Where the string "Mleczka" occurs in a line of the entries below, copy that line.

***** Available data *****

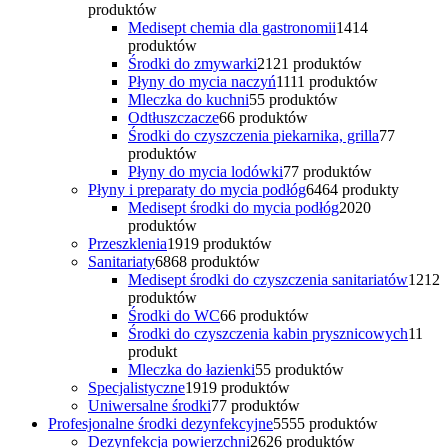
produktów
Medisept chemia dla gastronomii
14
14
produktów
Środki do zmywarki
21
21 produktów
Płyny do mycia naczyń
11
11 produktów
Mleczka do kuchni
5
5 produktów
Odtłuszczacze
6
6 produktów
Środki do czyszczenia piekarnika, grilla
7
7
produktów
Płyny do mycia lodówki
7
7 produktów
Płyny i preparaty do mycia podłóg
64
64 produkty
Medisept środki do mycia podłóg
20
20
produktów
Przeszklenia
19
19 produktów
Sanitariaty
68
68 produktów
Medisept środki do czyszczenia sanitariatów
12
12
produktów
Środki do WC
6
6 produktów
Środki do czyszczenia kabin prysznicowych
1
1
produkt
Mleczka do łazienki
5
5 produktów
Specjalistyczne
19
19 produktów
Uniwersalne środki
7
7 produktów
Profesjonalne środki dezynfekcyjne
55
55 produktów
Dezynfekcja powierzchni
26
26 produktów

*****

**Final answer:**
Mleczka do kuchni
Mleczka do łazienki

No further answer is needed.